Dear Life - Alice Munro

Dear Life – Alice Munro

I do like Munro’s short stories – here, here and here.

Here is the blurb …

Alice Munro captures the essence of life in her brilliant new collection of stories. Moments of change, chance encounters,the twist of fate that leads a person off the accustomed path and on to a new way of thinking and being: the stories in Dear Life build to form a radiant, indelible portrait of just how dangerous and strange ordinary life can be.

Many of these stories are grounded in Munro’s home territory – the small Canadian towns around Lake Huron – but there are departures too. A poet, finding herself in alien territory at her first literary party, is rescued by a seasoned Newspaper editor, and is soon hurtling across the continent, young child in tow, towards a hoped for but completely unplanned meeting. A young soldier, returning to his fiancee from the Second World War steps off the train before his stop and onto the farm of another woman beginning a life on the move.

The book ends with four powerful pieces, ‘autobiographical in feeling’, set during the time of Munro’s own childhood, in the area where she grew up.
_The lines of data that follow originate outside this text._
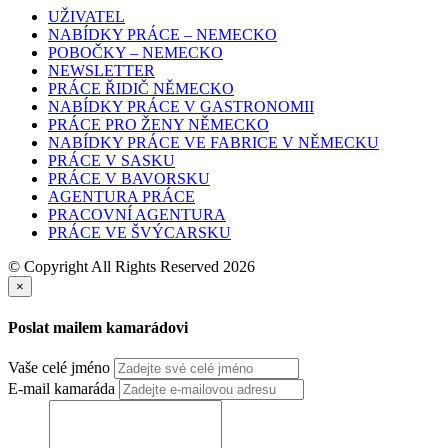
UŽIVATEL
NABÍDKY PRÁCE – NEMECKO
POBOČKY – NEMECKO
NEWSLETTER
PRÁCE ŘIDIČ NĚMECKO
NABÍDKY PRÁCE V GASTRONOMII
PRÁCE PRO ŽENY NĚMECKO
NABÍDKY PRÁCE VE FABRICE V NĚMECKU
PRÁCE V SASKU
PRÁCE V BAVORSKU
AGENTURA PRÁCE
PRACOVNÍ AGENTURA
PRÁCE VE ŠVÝCARSKU
© Copyright All Rights Reserved 2026
×
Poslat mailem kamarádovi
Vaše celé jméno
E-mail kamaráda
Munro describes this quartet as ‘not quite stories’ but ‘the first and last – and the closest – things I have to say about my own life’. Suffused with Munro’s clarity of vision and her unparalleled gift for storytelling, these and the other stories in Dear Life are cause for celebration.
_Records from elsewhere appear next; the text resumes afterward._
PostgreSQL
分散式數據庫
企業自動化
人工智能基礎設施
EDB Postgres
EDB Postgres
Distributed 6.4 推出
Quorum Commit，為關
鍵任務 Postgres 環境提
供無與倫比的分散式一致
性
Munro is the master of making the ordinary extraordinary. Her stories are about small lives – mostly living in rural communities – but they grapple with ‘big’ emotions: loneliness, betrayal, despair, unexpected kindness.

This book consists of 14 stories (I had read one before Amundsen) and the cover a range of themes – love, aging, adultery, society expectations. Munro’s prose is simple, but compelling I didn’t want any of the stories to finish – particularly Corrie (how could everything continue as before after such a betrayal). Munro highlights what most people (the majority of people) will and do put up with in their lives. These aren’t grand sweeping epics, but finely detailed miniatures.

I especially enjoyed the references to L M Montgomery’s work – there is this in The Eye…

And in my interpretation of the picture that hung at the foot of my bed, showing Jesus suffering the little children to come unto him. Suffering meant something different in those days, but that was not what we concentrated on. My mother pointed out the little girl half hiding round a corner because she wanted to come to Jesus but was too shy.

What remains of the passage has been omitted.